A quick technical note: if we want to produce an estimate of “what portion of training dataset D is content from Wikipedia?”, we could frame as a simple enumeration problem (if we have complete labels for the whole dataset, there’s no need to do estimation at all — we’re just counting in that case!) or we could some assumptions about a distribution of model-training behaviors and treat this like parameter estimation. All that being said, I think the comparison to “counting down” rather than up can be conceptually useful (i.e., take the approach that requires the fewest operations).
If we just want to quickly estimate the total prevalence of “Wikipedia-touched models”, this is a different problem. In this case, if we’re pretty sure that most LLMs use Wikipedia in their training or evaluation1 procedures, we can arrive at an estimate more quickly looking for models that explicitly take steps to exclude Wikipedia.
Of course, the word “guilty” in “guilty until proven innocent” may have too negative of a connotation: it’s not illegal or morally bad to use Wikipedia to train AI (though it may be illegal or morally bad to use other data sources). Very precisely, we might say, “If a data source seems potentially scrape-able, we should assume it has some influence on models trained on web-scale data”, but I think guilty-until-proven-innocent-for-training-data captures this idea somewhat succinctly. And as we settle on a new social contract around expectations for reciprocity, ecosystem maintenance, etc., it might become frowned upon to train on Wikipedia without taking certain other actions.
I think it’s also worth noting there’s a parallel here with open source software and science. Instead of trying to count the number of quantitative scientific publications that explicitly say they use numpy, we’ll probably get a faster and more accurate answer by trying to count the ones that provide evidence that they don’t use numpy (of course, this is discipline-specific; we might make the same argument about assuming R was used in every paper by default for some fields). For the purposes of trying to credit these ubiquitous resources, at some point we should stop counting up from 0% and start counting down from 100%.

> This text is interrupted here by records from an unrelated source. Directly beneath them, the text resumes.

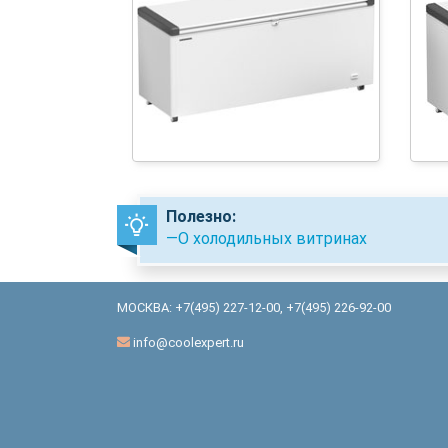
Полезно:
—О холодильных витринах
МОСКВА:
+7(495) 227-12-00
,
+7(495) 226-92-00
info@coolexpert.ru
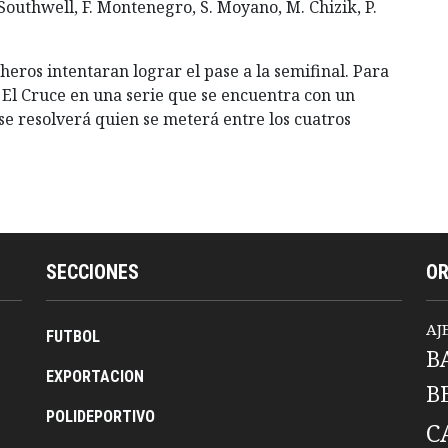
 Southwell, F. Montenegro, S. Moyano, M. Chizik, P.
heros intentaran lograr el pase a la semifinal. Para
 El Cruce en una serie que se encuentra con un
se resolverá quien se meterá entre los cuatros
SECCIONES
O
AJ
FUTBOL
B
EXPORTACION
B
POLIDEPORTIVO
C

From the perspective of someone who just wants to count the prevalence of a certain type of content in datasets, the choice to count up from zero or count down from 100 probably just boils down to whether you think the point estimate is going to be below 50% or not.
Where this argument starts to get interesting is if we think about writing out a full list of “probably widely used” or “obvious no-brainer dataset choices” that we should include on the short-list of datasets that are “most likely in everything, unless otherwise stated”. From the perspective of accurate counting, this would mainly involve making a guess about which datasets appear in most training super sets.
This exercise might be an interesting way to provoke a societal discussion about which datasets should be on a such a short-list. Creating that short-list (at scale) can be a powerful exercise in collective intelligence. What are the datasets for which we want to assume “that’s probably in all the models”. Wikipedia and StackExchange may seem like obvious choices, but what else falls into this category?
Again, it’s important to note that in some cases, researchers do explicitly filter out Wikipedia content — because it’s so central to popular evaluation datasets. Wikipedia editors still deserve credit for this (and arguably, deserve more credit, the topic of a future post or paper).